In Clojure, there is no right fold although the general concept of folding is very present.
In Elixir, there is a List.foldr function. The documentation states: “Folds (reduces) the given list from the right with a function. Requires an accumulator.”.
In Elm, there is a List.foldr function. The documentation states: “Reduce list from the right.”.
In Erlang, there is a lists:foldr function. The documentation states: “Like foldl/3, but the list is traversed from right to left.”.
In Haskell, there is a foldr function. The documentation states “Right-associative fold of a structure, lazy in the accumulator.”.
In JavaScript, there is a reduceRight method. The documentation states “The reduceRight() method applies a function against an accumulator and each value of the array (from right-to-left) to reduce it to a single value.”.
In Ruby, there is no equivalent to foldr. There is only an inject method for Array objects that traverses the array from the left.

It should not be too difficult to come up with more examples. Pick your favourite programming language and see what its documentation has to say about left and right folds.

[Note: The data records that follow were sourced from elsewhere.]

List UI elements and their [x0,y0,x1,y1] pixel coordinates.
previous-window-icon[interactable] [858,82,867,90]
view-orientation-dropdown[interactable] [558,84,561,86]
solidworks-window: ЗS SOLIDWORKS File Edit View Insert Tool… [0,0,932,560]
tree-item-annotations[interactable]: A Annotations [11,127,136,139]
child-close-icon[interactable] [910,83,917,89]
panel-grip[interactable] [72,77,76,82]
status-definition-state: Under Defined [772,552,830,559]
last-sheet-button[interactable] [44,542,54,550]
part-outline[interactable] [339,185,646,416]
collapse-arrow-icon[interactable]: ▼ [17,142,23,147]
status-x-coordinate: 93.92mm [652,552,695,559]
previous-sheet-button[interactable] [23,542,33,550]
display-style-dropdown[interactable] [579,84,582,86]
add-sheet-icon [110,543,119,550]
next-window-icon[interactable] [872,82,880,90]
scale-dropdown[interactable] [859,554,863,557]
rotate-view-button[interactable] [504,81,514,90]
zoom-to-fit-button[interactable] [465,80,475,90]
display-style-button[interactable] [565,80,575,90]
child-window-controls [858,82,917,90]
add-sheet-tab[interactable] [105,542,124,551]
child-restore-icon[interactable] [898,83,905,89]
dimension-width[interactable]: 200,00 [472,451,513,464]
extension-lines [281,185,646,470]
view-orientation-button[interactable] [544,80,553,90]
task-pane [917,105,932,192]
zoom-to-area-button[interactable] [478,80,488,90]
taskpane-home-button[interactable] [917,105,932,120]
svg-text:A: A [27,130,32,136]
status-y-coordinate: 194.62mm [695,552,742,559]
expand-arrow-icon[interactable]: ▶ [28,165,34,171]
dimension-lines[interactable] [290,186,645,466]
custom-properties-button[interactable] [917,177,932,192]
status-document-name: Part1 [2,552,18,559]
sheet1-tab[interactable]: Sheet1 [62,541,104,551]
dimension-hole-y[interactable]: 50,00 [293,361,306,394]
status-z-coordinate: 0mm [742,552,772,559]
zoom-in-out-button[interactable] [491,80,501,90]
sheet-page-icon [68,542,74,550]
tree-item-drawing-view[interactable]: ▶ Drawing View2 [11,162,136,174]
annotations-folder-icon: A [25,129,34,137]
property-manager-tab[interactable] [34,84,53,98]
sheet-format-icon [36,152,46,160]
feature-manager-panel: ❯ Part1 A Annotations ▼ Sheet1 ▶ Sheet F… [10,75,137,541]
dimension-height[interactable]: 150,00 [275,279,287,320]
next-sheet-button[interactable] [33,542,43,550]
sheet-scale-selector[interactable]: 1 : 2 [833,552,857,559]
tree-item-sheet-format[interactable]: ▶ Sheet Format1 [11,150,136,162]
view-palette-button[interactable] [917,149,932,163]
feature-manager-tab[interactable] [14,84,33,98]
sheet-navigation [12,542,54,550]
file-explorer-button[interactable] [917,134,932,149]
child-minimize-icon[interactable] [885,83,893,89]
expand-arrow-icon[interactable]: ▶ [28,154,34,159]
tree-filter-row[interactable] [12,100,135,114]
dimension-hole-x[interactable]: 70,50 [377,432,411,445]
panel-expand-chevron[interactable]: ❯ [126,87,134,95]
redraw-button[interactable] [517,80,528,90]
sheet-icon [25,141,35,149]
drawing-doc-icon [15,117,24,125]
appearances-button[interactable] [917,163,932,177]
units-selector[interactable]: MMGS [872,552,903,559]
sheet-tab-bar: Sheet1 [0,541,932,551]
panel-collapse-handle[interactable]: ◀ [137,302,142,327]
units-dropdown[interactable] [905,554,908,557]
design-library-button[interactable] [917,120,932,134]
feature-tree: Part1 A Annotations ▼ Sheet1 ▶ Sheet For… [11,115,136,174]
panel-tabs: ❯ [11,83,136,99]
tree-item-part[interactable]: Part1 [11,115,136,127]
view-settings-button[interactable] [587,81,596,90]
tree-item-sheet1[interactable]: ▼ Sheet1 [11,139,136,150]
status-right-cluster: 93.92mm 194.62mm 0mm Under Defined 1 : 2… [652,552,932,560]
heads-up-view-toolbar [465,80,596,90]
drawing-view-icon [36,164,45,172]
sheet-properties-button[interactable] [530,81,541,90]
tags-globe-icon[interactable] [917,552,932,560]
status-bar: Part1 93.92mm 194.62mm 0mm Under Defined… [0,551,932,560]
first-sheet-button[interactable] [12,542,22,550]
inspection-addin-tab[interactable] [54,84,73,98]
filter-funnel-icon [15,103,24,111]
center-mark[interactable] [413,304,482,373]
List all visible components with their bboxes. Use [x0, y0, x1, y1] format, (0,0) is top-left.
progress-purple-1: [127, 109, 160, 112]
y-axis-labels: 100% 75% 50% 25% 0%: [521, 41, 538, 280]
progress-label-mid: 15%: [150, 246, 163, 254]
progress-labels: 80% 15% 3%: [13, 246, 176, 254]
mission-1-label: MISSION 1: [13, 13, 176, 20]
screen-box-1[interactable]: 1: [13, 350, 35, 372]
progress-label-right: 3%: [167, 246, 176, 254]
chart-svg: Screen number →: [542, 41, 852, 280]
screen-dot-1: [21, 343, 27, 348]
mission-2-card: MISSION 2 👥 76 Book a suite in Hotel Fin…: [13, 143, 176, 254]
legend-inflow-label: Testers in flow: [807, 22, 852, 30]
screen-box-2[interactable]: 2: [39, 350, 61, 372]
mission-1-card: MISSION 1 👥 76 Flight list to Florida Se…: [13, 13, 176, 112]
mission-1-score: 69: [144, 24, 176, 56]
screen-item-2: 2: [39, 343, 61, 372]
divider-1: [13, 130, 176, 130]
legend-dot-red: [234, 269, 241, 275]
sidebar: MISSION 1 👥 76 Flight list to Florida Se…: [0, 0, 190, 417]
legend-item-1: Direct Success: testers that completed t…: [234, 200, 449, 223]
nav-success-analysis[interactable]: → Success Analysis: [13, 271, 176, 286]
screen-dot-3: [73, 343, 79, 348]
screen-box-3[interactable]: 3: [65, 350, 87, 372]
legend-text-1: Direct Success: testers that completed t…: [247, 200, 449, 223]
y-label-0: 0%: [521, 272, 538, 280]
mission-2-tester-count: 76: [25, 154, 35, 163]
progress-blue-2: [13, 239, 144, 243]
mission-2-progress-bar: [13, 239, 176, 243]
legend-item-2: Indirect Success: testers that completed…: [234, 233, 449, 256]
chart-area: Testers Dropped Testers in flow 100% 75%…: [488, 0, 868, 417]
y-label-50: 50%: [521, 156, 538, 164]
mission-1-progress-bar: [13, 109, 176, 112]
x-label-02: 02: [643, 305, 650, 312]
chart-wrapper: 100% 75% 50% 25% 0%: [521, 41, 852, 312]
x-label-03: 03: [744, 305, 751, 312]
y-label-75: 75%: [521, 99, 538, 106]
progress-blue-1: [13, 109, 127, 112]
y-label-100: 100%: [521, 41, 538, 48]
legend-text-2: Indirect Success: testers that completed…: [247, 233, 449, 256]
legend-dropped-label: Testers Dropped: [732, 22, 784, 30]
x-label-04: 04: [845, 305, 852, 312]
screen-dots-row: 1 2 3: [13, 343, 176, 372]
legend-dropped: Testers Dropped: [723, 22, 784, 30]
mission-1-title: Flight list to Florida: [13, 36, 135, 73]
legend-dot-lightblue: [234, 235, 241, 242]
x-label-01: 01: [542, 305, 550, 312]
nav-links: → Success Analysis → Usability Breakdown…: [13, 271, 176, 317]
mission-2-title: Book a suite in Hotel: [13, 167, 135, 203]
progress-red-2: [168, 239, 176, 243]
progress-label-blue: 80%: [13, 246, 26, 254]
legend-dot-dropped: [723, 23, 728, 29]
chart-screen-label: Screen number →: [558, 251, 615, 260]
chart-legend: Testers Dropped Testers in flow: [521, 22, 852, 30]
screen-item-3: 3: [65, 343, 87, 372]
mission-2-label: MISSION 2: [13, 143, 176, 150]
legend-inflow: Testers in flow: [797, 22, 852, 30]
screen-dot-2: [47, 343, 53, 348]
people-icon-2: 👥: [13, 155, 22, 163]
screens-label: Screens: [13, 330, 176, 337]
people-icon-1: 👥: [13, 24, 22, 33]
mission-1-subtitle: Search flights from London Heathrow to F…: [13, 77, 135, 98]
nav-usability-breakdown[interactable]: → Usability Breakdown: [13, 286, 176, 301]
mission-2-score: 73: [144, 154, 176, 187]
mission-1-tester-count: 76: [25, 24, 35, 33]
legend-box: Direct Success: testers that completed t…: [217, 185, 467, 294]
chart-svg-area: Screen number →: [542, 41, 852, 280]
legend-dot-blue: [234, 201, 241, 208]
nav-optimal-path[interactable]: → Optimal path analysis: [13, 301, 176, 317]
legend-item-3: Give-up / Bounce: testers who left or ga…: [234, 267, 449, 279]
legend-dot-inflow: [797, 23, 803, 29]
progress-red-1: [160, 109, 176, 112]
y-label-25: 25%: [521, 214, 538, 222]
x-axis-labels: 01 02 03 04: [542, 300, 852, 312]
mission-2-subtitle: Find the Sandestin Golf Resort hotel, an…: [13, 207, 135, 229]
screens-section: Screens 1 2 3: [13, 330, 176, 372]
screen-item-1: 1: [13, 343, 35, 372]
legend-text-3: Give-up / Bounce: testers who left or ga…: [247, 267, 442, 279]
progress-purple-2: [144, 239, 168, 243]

For quite some time, my general impression was that left folds should be good enough for almost all use cases. What sparked my interest in the seemingly exotic topic of right folds is a piece of documentation of foldl in Haskell: “Left-associative fold of a structure, lazy in the accumulator. This is rarely what you want, but can work well for structures with efficient right-to-left sequencing and an operator that is lazy in its left argument.”

Interesting. But what does it mean? And why does the Haskell documentation say that foldl is not what I want while all other programming languages I encountered seem to agree that left folds are “preferred over” right folds (if right folds exists at all). I must be missing something.

The programming languages listed above are quite different (although they all implement the concept of “folding”.) I am going to use examples from these programming languages (mainly from Haskell and JavaScript) to talk about certain concepts without explaining all of the details. I believe that it is not too difficult to understand the examples presented below as long as the idea of folding is understood in any one programming language.

The Order of Arguments of the Reducing Function

For the purpose of the current article, we will name the function of two arguments passed into the different folding functions the /reducing function/. The reducing function takes two arguments: the accumulator (accumulating intermediate results) and a value of the collection being folded.

Different fold implementations have different requirments for the order of arguments of the reducing function. In some implementations, the accumulator is passed in as the first argument, in other implementations it is passed in as the second argument. This can become particularly confusing when the arguments of the reducing functions are not explicitly specified. When writing something like

const add = (a, b) => a + b;
const sum = [1, 2, 3].reduce(add, 0);

it becomes very hard to track which argument passed into the add function is the accumulator and which one is an item of the collection. (And in this case, it does not really matter.)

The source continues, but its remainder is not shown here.